The product of two two digit natural numbers is 2160 and their highest common factor (HCF) is 12. Using this information, determine which pair of numbers among the options represents the correct two numbers.

Introduction / Context:
This question combines the use of product, highest common factor (HCF), and simple factorization to determine two unknown numbers. Knowing the product and the HCF provides a strong structure for working backwards. Such questions are common in number system and arithmetic sections of competitive exams.

Given Data / Assumptions:

• The two numbers are two digit natural numbers.
• Their product is 2160.
• Their HCF is 12.
• We need to find the correct ordered pair from the given options.

Concept / Approach:
If the HCF of two numbers is 12, we can represent them as 12x and 12y, where x and y are co prime integers (their HCF is 1). The product of the two numbers is then 12 * 12 * x * y = 144xy. Since this product is given as 2160, we can solve for xy and then find co prime factor pairs of that value that produce two digit numbers 12x and 12y.

Step-by-Step Solution:
Let the numbers be 12x and 12y. Given product: 12x * 12y = 2160. So 144xy = 2160. Therefore xy = 2160 / 144 = 15. Now find co prime factor pairs of 15: (1, 15) and (3, 5). Corresponding number pairs: (12 * 1, 12 * 15) = (12, 180) and (12 * 3, 12 * 5) = (36, 60). Only (36, 60) gives two digit numbers for both entries.

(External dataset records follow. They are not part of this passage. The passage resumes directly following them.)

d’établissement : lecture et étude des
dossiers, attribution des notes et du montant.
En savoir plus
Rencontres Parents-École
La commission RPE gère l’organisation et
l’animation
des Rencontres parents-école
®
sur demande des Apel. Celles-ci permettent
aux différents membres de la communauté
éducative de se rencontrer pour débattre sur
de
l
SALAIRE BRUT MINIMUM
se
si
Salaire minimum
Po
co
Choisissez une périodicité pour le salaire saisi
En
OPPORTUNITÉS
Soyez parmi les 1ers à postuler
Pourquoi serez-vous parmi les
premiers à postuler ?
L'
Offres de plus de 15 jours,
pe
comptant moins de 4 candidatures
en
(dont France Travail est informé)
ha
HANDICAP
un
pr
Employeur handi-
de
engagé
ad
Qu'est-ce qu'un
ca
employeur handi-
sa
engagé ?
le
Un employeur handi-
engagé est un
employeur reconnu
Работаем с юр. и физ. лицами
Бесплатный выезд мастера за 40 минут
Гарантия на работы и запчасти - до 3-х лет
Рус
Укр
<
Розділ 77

Verification / Alternative check:
Check HCF and product: HCF(36, 60) = 12. Product: 36 * 60 = 2160. The pair (36, 60) satisfies both conditions exactly. No other candidate pair among the options matches both the HCF and product constraints with both numbers being two digit.

Why Other Options Are Wrong:
(12, 60) has product 720, not 2160, and 12 is not a two digit number. (72, 30) has product 2160 but HCF is 6, not 12. (60, 72) also has product 4320, which is not equal to 2160, and its HCF is 12 but the product is incorrect. (18, 120) includes a three digit number and its HCF and product do not match the required values.

Common Pitfalls:
Many students forget that the co factors x and y must be co prime when the HCF is already factored out. Another mistake is not enforcing the two digit constraint or miscalculating the product. Always express numbers in the form HCF times co prime factors and use the product to determine these co factors.

Final Answer:
(36, 60)